Response Overview Extension for BurpSuite

Author: Tobias "floyd" Ospelt, @floyd_ch, http://www.floyd.ch

Pentagrid AG, https://www.pentagrid.ch

Find exotic responses by grouping response bodies (response overview)

This extension groups all response bodies by similarity and shows a summary, one request/response per group. The extension will allow a tester to get an overview of the tested website's responses from all tools (scanner, proxy, etc.). It provides an additional "semi-automated detection method" (compared to the usual detection methods response-based, time-based, interaction-based, etc.).

Trophy case

So far:

  • I noticed a local file include vulnerability not picked up by the scanner.
  • Found an SQL injection in a ClickHouse big data DBMS with a very exotic error message in the response.
  • My attention was drawn to a lot of interesting functionality that I might have missed.
  • Unfortunately nothing public so far, as I mainly do pentests with it. Did you find something? Let me know: tobias at pentagrid dot ch

Howto use this extension

Usage is very simple:

  • Add the website you test to the scope
  • Test the web application (proxy, scanner, etc.) as you usually do.
  • Check back on the Overview tab and have a look at all the responses (you can order by column). Did you notice all that functionality? Do you notice any strange error message? Any data in there that is new to you?
  • Pwn or hide the request/responses you looked at by righ-clicking and selecting 'Hide item(s)'

This extension analyses HTTP responses if:

  • They are in scope
  • They are not uninteresting mime types (Burp mime types JPEG, CSS, script, GIF, PNG, image)
  • They do not have an uninteresting file extension (js, swf, css, zip, war, jar, doc, docx, xls, xlsx, pdf, exe, dll, png, jpeg, jpg, bmp, tif, tiff, gif, webp, svg, m3u, mp4, m4a, ogg, aac, flac, mp3, wav, avi, mov, mpeg, wmv, webm, woff, woff2, ttf)
  • They are smaller than 1 MB
  • We aren't already displaying 1000 groups

When the above filter constraints are satisfied, the incoming response bodies (from all Burp tools!) are compared to all the groups we already created. A group is defined by its very first member, which we keep in memory. If the response we are processing is 95% similar to that first member, it belongs to that group and only the "Group Size" counter is increased. That also means we won't store that response. If the response is not 95% similar to any group, it forms a new group and it is its first member.

History

The first version of such a response overview that allows you to find anomalies I proposed in 2010 to the w3af project (see also a discussion here: andresriancho/w3af#17345) and was written in Python. It never made it into mainline w3af, I don't remember why. I learned a lot about Python's difflib back then and optimized performance for the use case.

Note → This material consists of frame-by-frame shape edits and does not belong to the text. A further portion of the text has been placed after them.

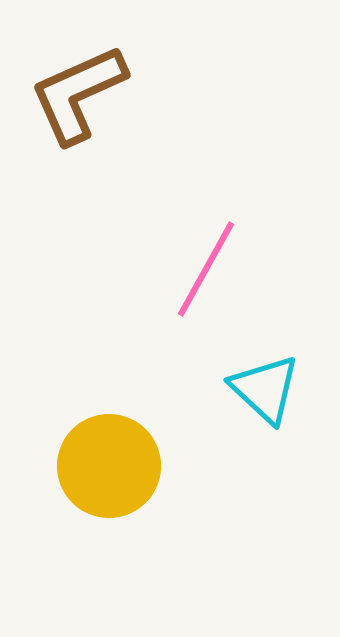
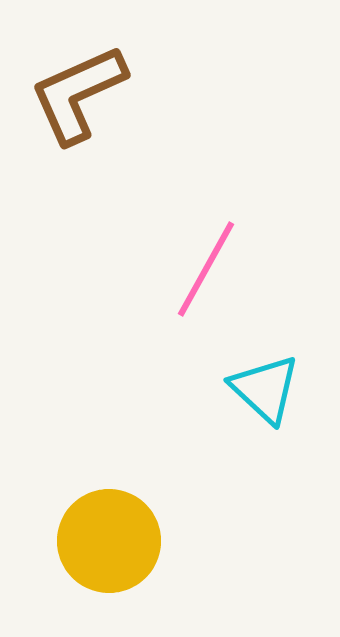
yellow circle: moved 75 px down
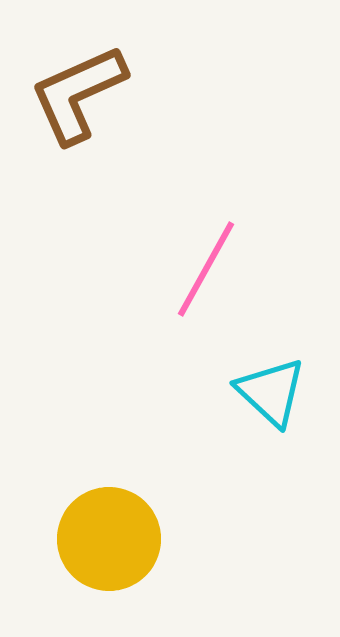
cyan triangle: moved 6 px right, 3 px down
yellow circle: moved 2 px up
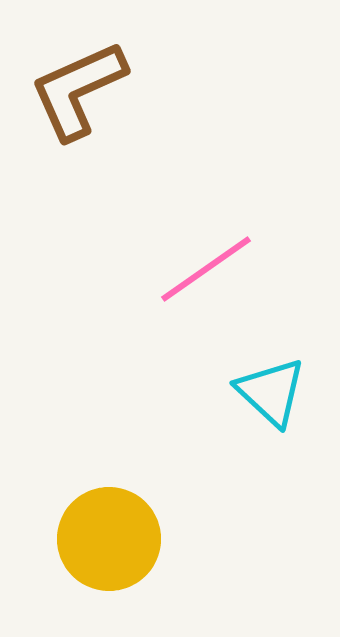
brown L-shape: moved 4 px up
pink line: rotated 26 degrees clockwise
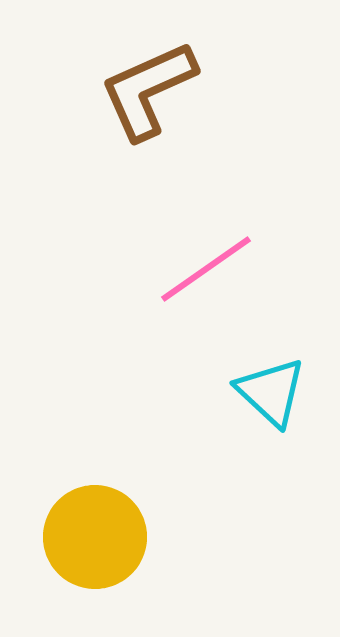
brown L-shape: moved 70 px right
yellow circle: moved 14 px left, 2 px up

I wrote a similar extension in Python for Burp in 2019 and again learned a lot about Python's difflib when I was working for modzero AG https://github.com/modzero/burp-ResponseClusterer. However, at one point I realized that the extension might be eating some of Burp's performance, which I at first ignored. In 2021 the extension broke completely as it wouldn't run with newer Jython versions anymore and while revisiting the code I realized that I coded a very memory-inefficient extension. So here we are, this is a new extension in 2021 in Kotlin with new features, again learning a lot from Python's difflib and different features. I did a performance improvement because I realized certain calculations are not necessary if we always compare against the same strings (as already implemented in the Python code). Reponse Clusterer is dead, long live Response Overview.

Performance discussion

In theory, the default settings could result in not-that-great performance of Burp. However, this is highly unlikely to occur. A test where all responses had maximum default response size (around 1MB) had to be compared against each other, the comparison took up to 30ms with precalculated bByteCount optimization (regular case) and up to 80ms without this optimization (happens only once for each entry). Multiplied by the maximum amount of groups (1000) this means in the absolute worst case this could mean up to 80 seconds of processing time. As there is a separate thread, this would be bearable, as the next comparison would then only take a maximum time of 30 seconds. But which web applications has many different responses of around 1MB? Let's hope not too many. Also don't forget that if the length of the responses differ more than 2%, the similarity matching takes no time at all due to the veryQuickRatio optimization.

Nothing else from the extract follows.